Gestures With Touch

I’ve always seen gestures as an alternative interaction technique, available when others like speech or touch are unavailable or less convenient. For example, gestures could be used to browse recipes without touching your tablet and getting it messy, or could be used for short ‘micro-interactions’ where gestures from a distance are better than approaching and touching something.

Lately, two papers at UIST ’14 looked at using gestures alongside touch, rather than instead of. I really like this idea and I’m going to give a short overview of those papers here. Combining hand gestures with other interaction techniques isn’t new though, an early and notable example from 1980 was Put That There, where users interacted using voice and gesture together.

In Air+Touch, Chen and others look at how fingers may move and gesture over touchscreens while also providing touch input. They grouped interactions into three types: gestures happening before touch, gestures happening between touches and gestures happening after touch. They also identified various finger movements which can be used over touchscreens but which are distinct from incidental movements. These include circular paths, sharp turns and jumps into a higher than normal space over the screen. In Air+Touch, users gestured and touched with one finger. This lets users provide more expressive input than touch alone provides.

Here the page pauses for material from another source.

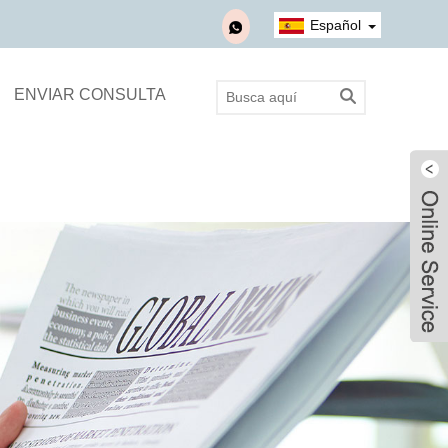
Español
ENVIAR CONSULTA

In contrast to unimodal input (meaning one hand rather than one input modality, in this case) is bimodal input, which Song and others looked at. They focused on gestures in the wider space around the device, using the non-touching hand for gestures. As users interacted with mobile devices using touch with one hand, the other hand could gesture nearby to access other functionalities. For example, they describe how users may browse maps with touch, while using gestures to zoom in or out from the map.

While each of these papers take different approaches to combining touch and gesture, both have some similarities. Touch can be used to help segment input. Rather than detecting gestures at all times, interfaces can just look for gestures which occur around touch events; touch is implicitly used as a clutch mechanism. Clutching helps avoid accidental input and saves power as gesture sensing doesn’t need to happen all the time.

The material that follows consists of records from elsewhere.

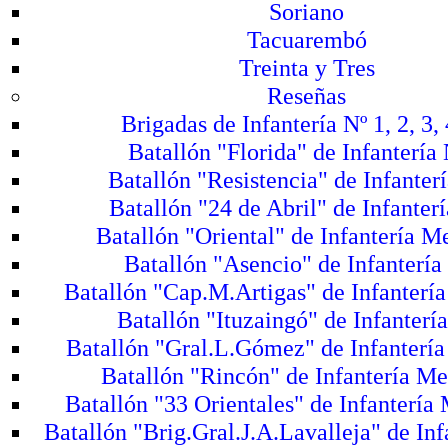
Soriano
Tacuarembó
Treinta y Tres
Reseñas
Brigadas de Infantería Nº 1, 2, 3, 
Batallón "Florida" de Infantería 
Batallón "Resistencia" de Infanterí
Batallón "24 de Abril" de Infanterí
Batallón "Oriental" de Infantería M
Batallón "Asencio" de Infantería
Batallón "Cap.M.Artigas" de Infanterí
Batallón "Ituzaingó" de Infantería
Batallón "Gral.L.Gómez" de Infantería
Batallón "Rincón" de Infantería Me
Batallón "33 Orientales" de Infantería
Batallón "Brig.Gral.J.A.Lavalleja" de Inf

Both also demonstrate using gestures for easier context switching and secondary tasks. Users may gesture with their other hand to switch map mode while browsing or may lift their finger between swipes to change map mode. Gestures are mostly used for discrete secondary input, rather than as continuous primary input; although this is certainly available. There are similarities between these concepts and AD-Binning from Hasan and others. They used around-device gestures for accessing content, while interacting with that content using touch with their other hand.


Gestures Are Not “Natural”

I’m sitting in Helsinki Airport on my way home from NordiCHI. It’s been a great conference and I’ve had a lot of fun exploring Helsinki too. Despite a very grey start to the week, the sun eventually came out and illuminated the bright colours of Helsinki’s beautiful architecture.

In this post I’m going to explain why I think gesture interaction is not “natural” or “intuitive”. A few talks this week justified using gestures because they were “natural” and I think that’s not really true. There are many practical realities that mean this isn’t the case and so long as people keep thinking of gestures as being “natural”, we won’t overcome those issues. Nothing of what I’m saying is new, we’ve known it for years; heck, Don Norman said the same thing (about “natural user interfaces”) and made many of the same points. This post is inspired by a discussion over coffee at NordiCHI!

Why Gesture Interaction Isn’t “Natural”

The Midas Touch Problem

In gesture interaction, the Midas Touch problem is that any sensed movements may be treated as input. Since gestures are “natural” movements which we perform in everyday life, that means that everyday movements may be treated as gestures! Obviously this is undesirable. If I’m being sensed by one or more interfaces in the surrounding environment then I don’t want hand movements I use in conversation, for example, to be treated as input to some interface.

Many solutions exist to addressing the Midas Touch problem, including clutch actions. A clutch action is one which begins or ends part of an interaction. A familiar example from speech input is saying “OK Google” to activate voice input for Google Now or Google Glass. In gesture interaction, a clutch may be a particular gesture (often called activation gestures) or body pose (like the Teapot gesture in StrikeAPose). Other alternatives include activation zones or using some other input modality as a clutch, like pressing a button or using a voice command.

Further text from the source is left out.